# TASK PROMPT
Determine how many lines below hold the string "kullanılan". Reply with the number alone.

# RECORDS PROVIDED
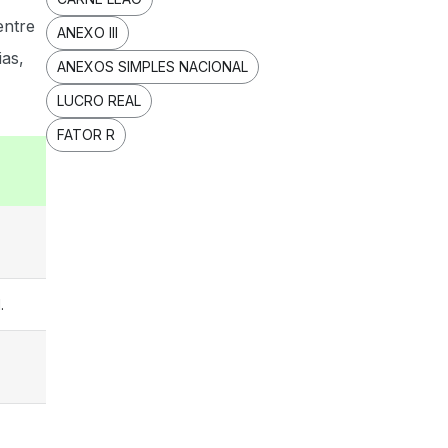
entre
ANEXO III
ias,
ANEXOS SIMPLES NACIONAL
LUCRO REAL
FATOR R
.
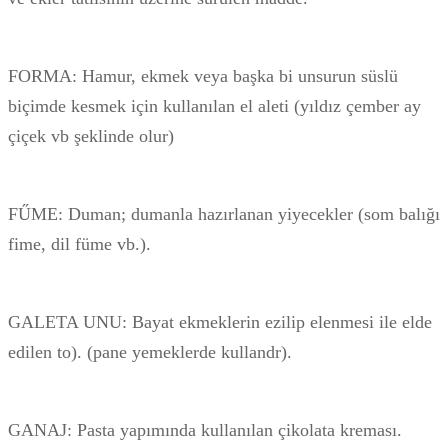
FORMA: Hamur, ekmek veya başka bi unsurun süslü
biçimde kesmek için kullanılan el aleti (yıldız çember ay
çiçek vb şeklinde olur)
FŰME: Duman; dumanla hazırlanan yiyecekler (som balığı
fime, dil füme vb.).
GALETA UNU: Bayat ekmeklerin ezilip elenmesi ile elde
edilen to). (pane yemeklerde kullandr).
GANAJ: Pasta yapımında kullanılan çikolata kreması.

# EXPECTED ANSWER
2